Image2D objects in OpenCL and OpenCL kernel performance

There are two alternatives to creating and populating an image object (texture) in OpenCL: a) Setting the CL_MEM_COPY_HOST_PTR flag in clCreateImage2D() or B) using the clEnqueueWriteImage() API.
texImage = clCreateImage2D(GPUContext, CL_MEM_READ_ONLY | CL_MEM_COPY_HOST_PTR, &imageFormat, imageWidth, imageHeight, 0, inputData, &err);

or

texImage = clCreateImage2D(GPUContext, CL_MEM_READ_ONLY, &imageFormat, imageWidth, imageHeight, 0, 0, &err);
size_t size3D[3] = {imageWidth, imageHeight,1};
size_t size3DOrig[3] = {0, 0, 0};
err = EnqueueWriteImage(commandQueue, texImage, CL_TRUE, size3DOrig, size3D, 0, 0, inputData, 0, NULL, NULL);

Using NVIDIA’s OpenCL implementation, for the second alternative, the time to create and populate texture is similar to that of CUDA, while the first is 6 times slower?

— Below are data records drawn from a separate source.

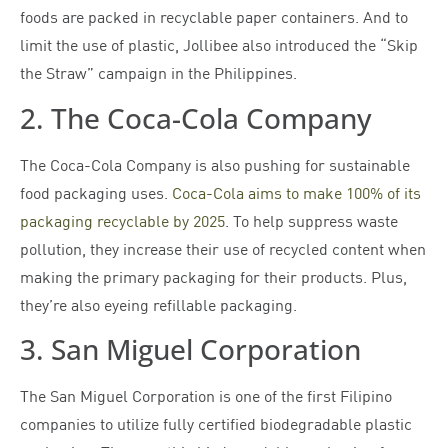
foods are packed in recyclable paper containers. And to
limit the use of plastic, Jollibee also introduced the “Skip
the Straw” campaign in the Philippines.
2. The Coca-Cola Company
The Coca-Cola Company is also pushing for sustainable
food packaging uses.
Coca-Cola aims to make 100% of its
packaging recyclable by 2025
. To help suppress waste
pollution, they increase their use of recycled content when
making the primary packaging for their products. Plus,
they’re also eyeing refillable packaging.
3. San Miguel Corporation
The San Miguel Corporation is one of the first Filipino
companies to utilize fully certified biodegradable plastic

Also, the second alternative leads to atleast 3 times faster access to the texture data within the OpenCL kernel as compared to the first. Any idea why? Any differences in the locality?

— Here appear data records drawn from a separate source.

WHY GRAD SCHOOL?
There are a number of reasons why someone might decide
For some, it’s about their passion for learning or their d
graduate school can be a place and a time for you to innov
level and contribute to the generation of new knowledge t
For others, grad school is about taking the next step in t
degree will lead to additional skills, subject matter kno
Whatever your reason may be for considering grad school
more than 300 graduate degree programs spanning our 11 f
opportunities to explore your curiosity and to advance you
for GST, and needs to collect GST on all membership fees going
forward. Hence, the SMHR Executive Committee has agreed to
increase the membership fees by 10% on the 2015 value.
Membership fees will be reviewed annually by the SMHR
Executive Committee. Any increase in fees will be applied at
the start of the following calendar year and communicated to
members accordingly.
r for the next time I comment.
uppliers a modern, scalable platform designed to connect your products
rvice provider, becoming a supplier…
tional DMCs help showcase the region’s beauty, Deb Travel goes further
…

Also, in general, OpenCL kernel performance is 2-3 times slower than a CUDA kernel? Is this due to some overheads?

I’m not sure on this one but don’t you still need to clWriteImage even after creating the buffer with CL_MEM_COPY_HOST_PTR? I thought CL_MEM_COPY_HOST_PTR only means that OpenCL will make a local copy of the data on the host so that the original pointer can be immediately reused or modified.

The specs are not clear on this:

It doesn’t say whether it allocates on device or hosts.

EDIT:

I just tested in on the AMD implementation (don’t have an NVIDIa GPU on my laptop) and a buffer created with CL_MEM_COPY_HOST_PTR indeed doesn’t require an explicit clWrite. I’m at loss to what CL_MEM_ALLOC_HOST_PTR should do though.

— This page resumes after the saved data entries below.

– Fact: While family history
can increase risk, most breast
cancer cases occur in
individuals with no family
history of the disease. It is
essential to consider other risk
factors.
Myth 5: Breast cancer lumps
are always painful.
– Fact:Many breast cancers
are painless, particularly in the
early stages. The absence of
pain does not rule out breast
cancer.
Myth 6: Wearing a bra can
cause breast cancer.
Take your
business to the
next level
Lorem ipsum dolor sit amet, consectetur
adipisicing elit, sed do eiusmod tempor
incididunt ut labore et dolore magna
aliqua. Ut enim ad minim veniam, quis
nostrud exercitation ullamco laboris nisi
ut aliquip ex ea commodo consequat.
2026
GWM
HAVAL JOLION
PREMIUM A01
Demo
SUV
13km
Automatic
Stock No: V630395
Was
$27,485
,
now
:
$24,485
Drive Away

No idea why it would be slower.

Thanks for the heads up. I have only used the 2nd method. Fortunately, you do not find a mix where 1 loads faster, but the other one has the faster access.

The difference might be when specifying data to load on create, the procedure needs to take into account that there may be multiple devices to load data to. Doing so, might inadvertently slow it down, even when there is only 1 device. When loading data to a specific command queue, no such checking is needed.

Hopefully, someone from NVIDIA picks up on this, and has a look around.